Board of Approvals, the highest body with regard to approvals of SEZs in the country, in its recent meeting held in New Delhi through WebEx, approved the setting up of a new IT/ITES SEZ namely M/s Sustain Properties Pvt. Ltd at Raidurg village, Serilingampally mandal, Ranga Reddy district, Telangana in an area of 1.466 hectares.

Visakhapatnam: Board of Approvals, the highest body with regard to approvals of SEZs in the country, in its recent meeting held in New Delhi through WebEx, approved the setting up of a new IT/ITES SEZ namely M/s Sustain Properties Pvt.
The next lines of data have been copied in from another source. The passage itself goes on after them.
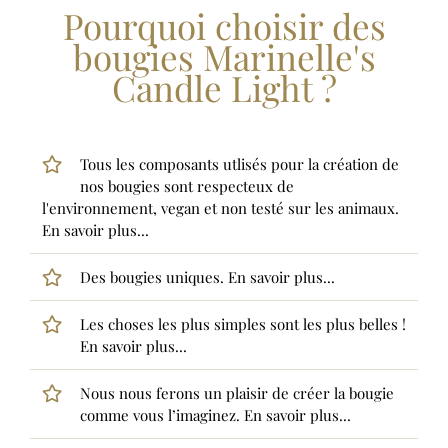
Pourquoi choisir des
bougies Marinelle's
Candle Light ?
Tous les composants utlisés pour la création de
nos bougies sont respecteux de
l'environnement, vegan et non testé sur les animaux.
En savoir plus...
Des bougies uniques. En savoir plus...
Les choses les plus simples sont les plus belles !
En savoir plus...
Nous nous ferons un plaisir de créer la bougie
comme vous l’imaginez.​ En savoir plus...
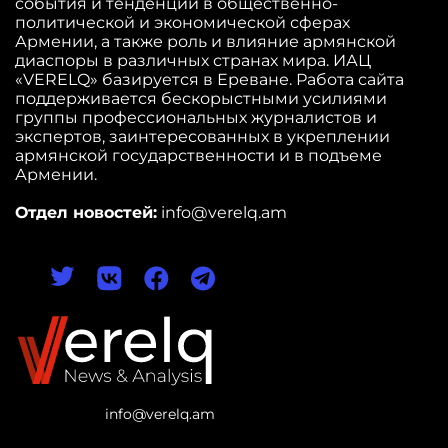
события и тенденции в общественно-
политической и экономической сферах
Армении, а также роль и влияние армянской
диаспоры в различных странах мира. ИАЦ
«VERELQ» базируется в Ереване. Работа сайта
поддерживается бескорыстными усилиями
группы профессиональных журналистов и
экспертов, заинтересованных в укреплении
армянской государственности и в подъеме
Армении.
Отдел новостей:
info@verelq.am
info@verelq.am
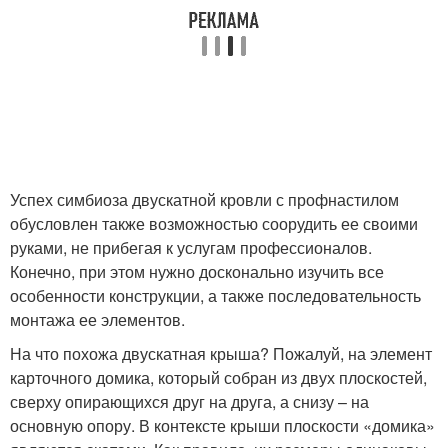
Успех симбиоза двускатной кровли с профнастилом
обусловлен также возможностью соорудить ее своими
руками, не прибегая к услугам профессионалов.
Конечно, при этом нужно досконально изучить все
особенности конструкции, а также последовательность
монтажа ее элементов.
На что похожа двускатная крыша? Пожалуй, на элемент
карточного домика, который собран из двух плоскостей,
сверху опирающихся друг на друга, а снизу – на
основную опору. В контексте крыши плоскости «домика»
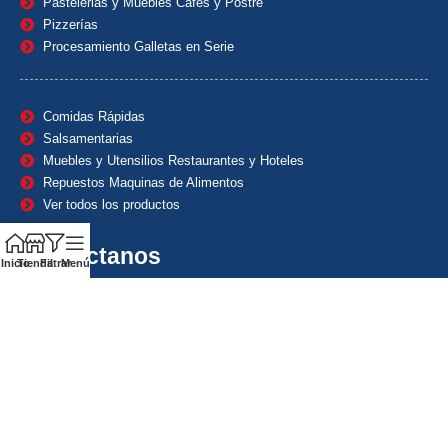
Pastelerias y Muebles Cafes y Postre
Pizzerías
Procesamiento Galletas en Serie
Comidas Rápidas
Salsamentarias
Muebles y Utensilios Restaurantes y Hoteles
Repuestos Maquinas de Alimentos
Ver todos los productos
Contáctanos
Inicio
Tienda
Filtrar
Menú
(601) 7153382
(+57) 320 8338484
+57) 320 8338484
ventas1@maquindecolombia.com
Carrera 54 # 70 – 60 Barrio San Fernando Bogotá D.C. –
Colombia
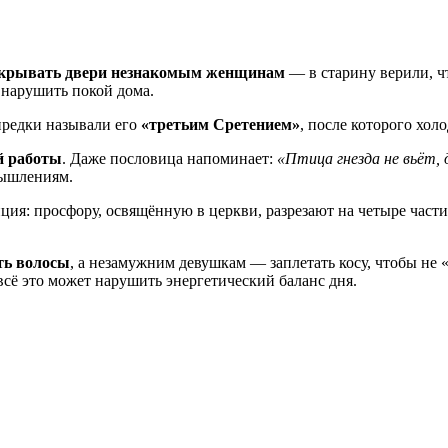
ткрывать двери незнакомым женщинам
— в старину верили, ч
е нарушить покой дома.
предки называли его
«третьим Сретением»
, после которого хол
й работы
. Даже пословица напоминает:
«Птица гнезда не вьёт, 
мышлениям.
иция: просфору, освящённую в церкви, разрезают на четыре части
ть волосы
, а незамужним девушкам — заплетать косу, чтобы не «
 всё это может нарушить энергетический баланс дня.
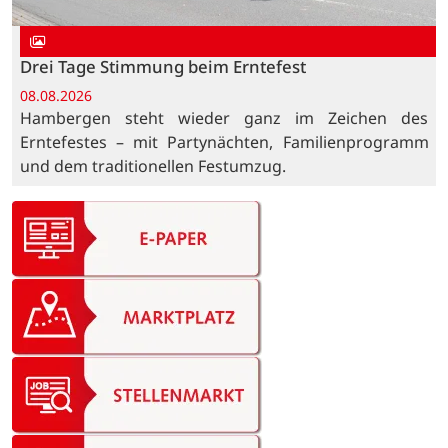
Drei Tage Stimmung beim Erntefest
08.08.2026
Hambergen steht wieder ganz im Zeichen des
Erntefestes – mit Partynächten, Familienprogramm
und dem traditionellen Festumzug.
Ltd at Raidurg village, Serilingampally mandal, Ranga Reddy district, Telangana in an area of 1.466 hectares.

This approval was accorded by the Board on the recommendations of Development Commissioner, VSEZ after the visit of the site in Hyderabad on December 18, 2020. Representatives of the SEZ, Customs officials and DDC Hyderabad were also present at the time of inspection.

Speaking to the media, A Rama Mohan Reddy, Development Commissioner, VSEZ, revealed that, as per the proposal submitted by the developer, the investment proposed in the project is Rs 825.53 crore. The developer will finance its investment as an equity capital and as term loan. The proposed SEZ, once set up will generate employment opportunities to 17,500 people (direct as well as indirect).

As per the amended provisions of SEZ rules, in terms of Rule 5(2) (b) of SEZ Rules 2006 issued vide notification dated 17.12.2019, a Special Economic Zone in IT/ITES sector has to be set up in a minimum built up area of 50,000 sq. metres and the proposed built-up Area of the SEZ now, is 2,13,125 sq mtrs.

As per the proposals approved by the Board, the developer of the SEZ M/s. K Raheja Corp Pvt Ltd proposes to invest Rs 825.53 crore over a period of next 5 years and the net worth of the Developer is Rs 1286.07 crore as on March 31, 2019.